Mientras atravesaban de nuevo la ciudad, Whitey le preguntó:

– ¿De qué va toda esa historia del coche?

– ¿Qué? -preguntó Sean.

– Marcus ha dicho que estuvisteis a punto de subir a no sé qué coche cuando erais pequeños.

– Nosotros… -Sean alargó la mano hacia e! salpicadero y ajustó el espejo lateral hasta que pudo ver con claridad la hilera de faros que brillaban detrás de ellos; borrosos puntos amarillos que rebotaban levemente en la noche, con un trémulo resplandor. – Nosotros… ¡Mierda! Bien, pues había un coche, Jimmy, un niño llamado Dave Boyle y yo, estábamos jugando delante de una casa. Debíamos tener unos once años. Bien, pues ese coche apareció en nuestra calle y se llevó a Dave Boyle.

– ¿Un secuestro?

Sean, sin apartar los ojos de aquellas luces vibrantes y amarillentas, asintió con la cabeza y añadió:

– Los tipos ésos se hicieron pasar por polis. Convencieron a Dave para que subiera al coche. Ni Jimmy ni yo subimos. A él lo retuvieron durante cuatro días. Después consiguió escapar y ahora vive en las marismas.

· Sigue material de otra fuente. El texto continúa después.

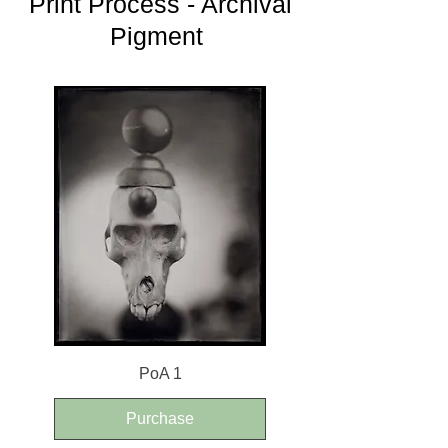
Print Process - Archival
Pigment
PoA 1
Purchase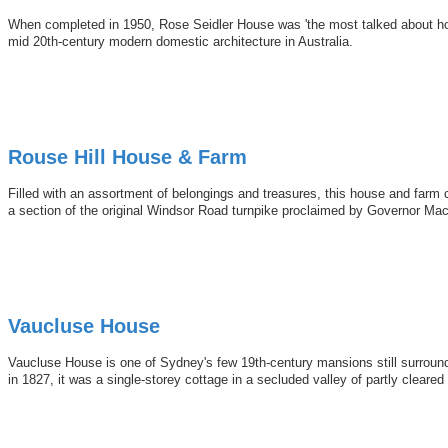
When completed in 1950, Rose Seidler House was 'the most talked about hous
mid 20th-century modern domestic architecture in Australia.
Rouse Hill House & Farm
Filled with an assortment of belongings and treasures, this house and farm 
a section of the original Windsor Road turnpike proclaimed by Governor Macq
Vaucluse House
Vaucluse House is one of Sydney's few 19th-century mansions still surround
in 1827, it was a single-storey cottage in a secluded valley of partly cleared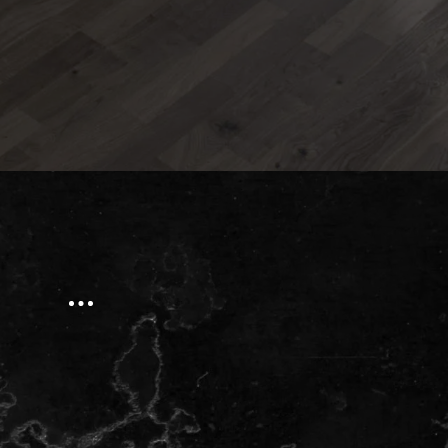
Our Address:
Phone:
(613) 784-0500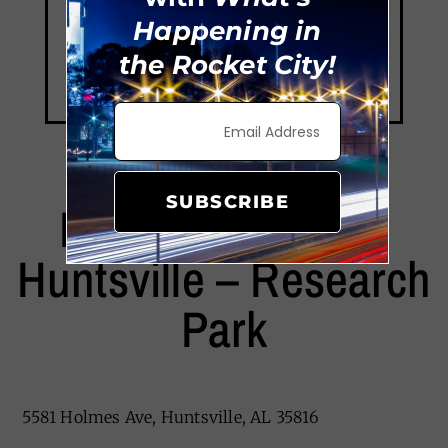
Happening in
the Rocket City!
SUBSCRIBE
EverHome Suites
Huntsville – Research
Park
5581 Holmes Ave, Huntsville, AL 35816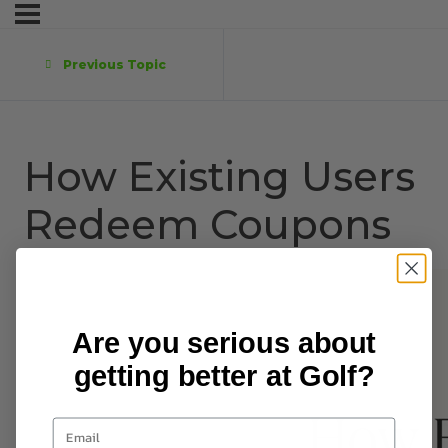
Previous Topic
How Existing Users
Redeem Coupons
Are you serious about
getting better at Golf?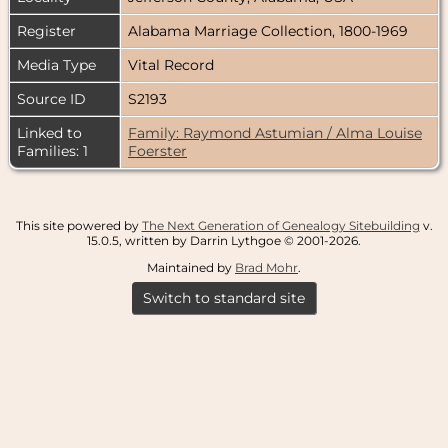
Register
Alabama Marriage Collection, 1800-1969
Media Type
Vital Record
Source ID
S2193
Linked to
Family: Raymond Astumian / Alma Louise
Families: 1
Foerster
This site powered by
The Next Generation of Genealogy Sitebuilding
v.
15.0.5, written by Darrin Lythgoe © 2001-2026.
Maintained by
Brad Mohr
.
Switch to standard site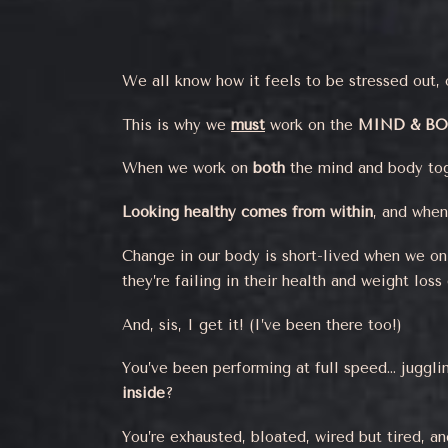
We all know how it feels to be stressed out, 
This is why we
must
work on the
MIND & B
When we work on
both
the mind and body to
Looking healthy comes from within
, and when
Change in our body is short-lived when we onl
they’re failing in their health and weight loss 
And, sis, I get it! (I’ve been there too!)
You’ve been performing at full speed… juggling
inside
?
You’re exhausted, bloated, wired but tired, an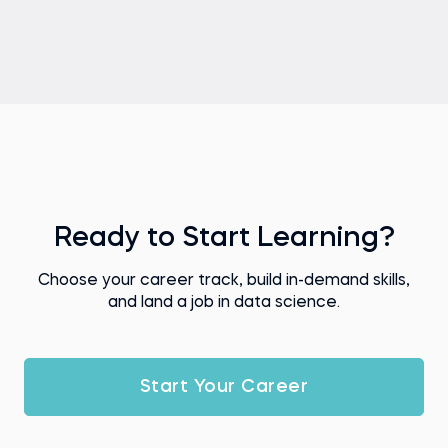
Ready to Start Learning?
Choose your career track, build in-demand skills,
and land a job in data science.
Start Your Career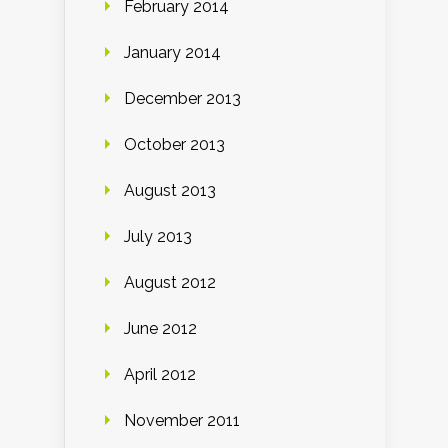
February 2014
January 2014
December 2013
October 2013
August 2013
July 2013
August 2012
June 2012
April 2012
November 2011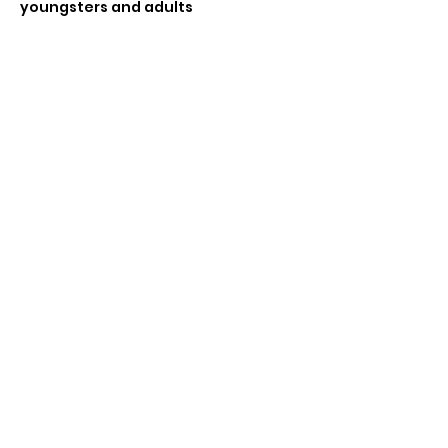
youngsters and adults 
If enough players wanting to do a 
tournament (4 or more) can do a 
swiss tournament , £6 entry
Share this event
Subscribe Form
Submit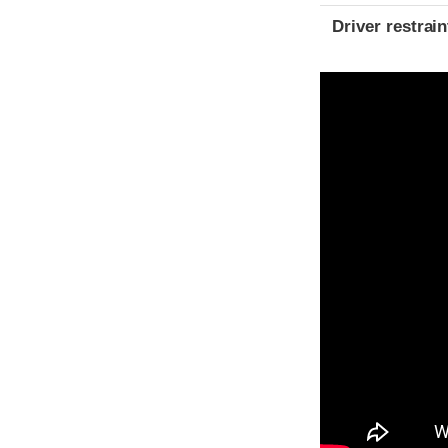
Driver restra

– ¿Llegaron a pillar a esos tíos?

– Uno de ellos murió, y al otro lo trincaron un año más tarde; se ahorcó en su propia celda.

– ¡Tío! -dijo Whitey-. Ojalá hubiera una isla, ¿sabes? Como en aquella vieja película de Steve McQueen en la que se hace pasar por francés y que todo el mundo tiene acento menos él. Es sólo Steve McQueen con un nombre francés. Al final salta por el acantilado con una balsa hecha de cocos. ¿La has visto alguna vez?

– No.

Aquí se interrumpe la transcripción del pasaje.